● What you need to do
With "dans" as the search word, show every line of the material that has it.

•••

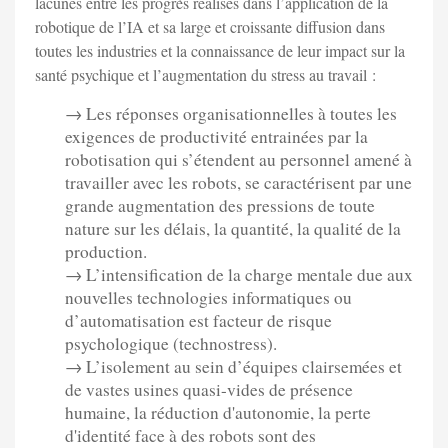
lacunes entre les progrès réalisés dans l’application de la
robotique de l’IA et sa large et croissante diffusion dans
toutes les industries et la connaissance de leur impact sur la
santé psychique et l’augmentation du stress au travail :
→ Les réponses organisationnelles à toutes les
exigences de productivité entrainées par la
robotisation qui s’étendent au personnel amené à
travailler avec les robots, se caractérisent par une
grande augmentation des pressions de toute
nature sur les délais, la quantité, la qualité de la
production.
→ L’intensification de la charge mentale due aux
nouvelles technologies informatiques ou
d’automatisation est facteur de risque
psychologique (technostress).
→ L’isolement au sein d’équipes clairsemées et
de vastes usines quasi-vides de présence
humaine, la réduction d'autonomie, la perte
d'identité face à des robots sont des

•••

● Your solution
lacunes entre les progrès réalisés dans l’application de la
robotique de l’IA et sa large et croissante diffusion dans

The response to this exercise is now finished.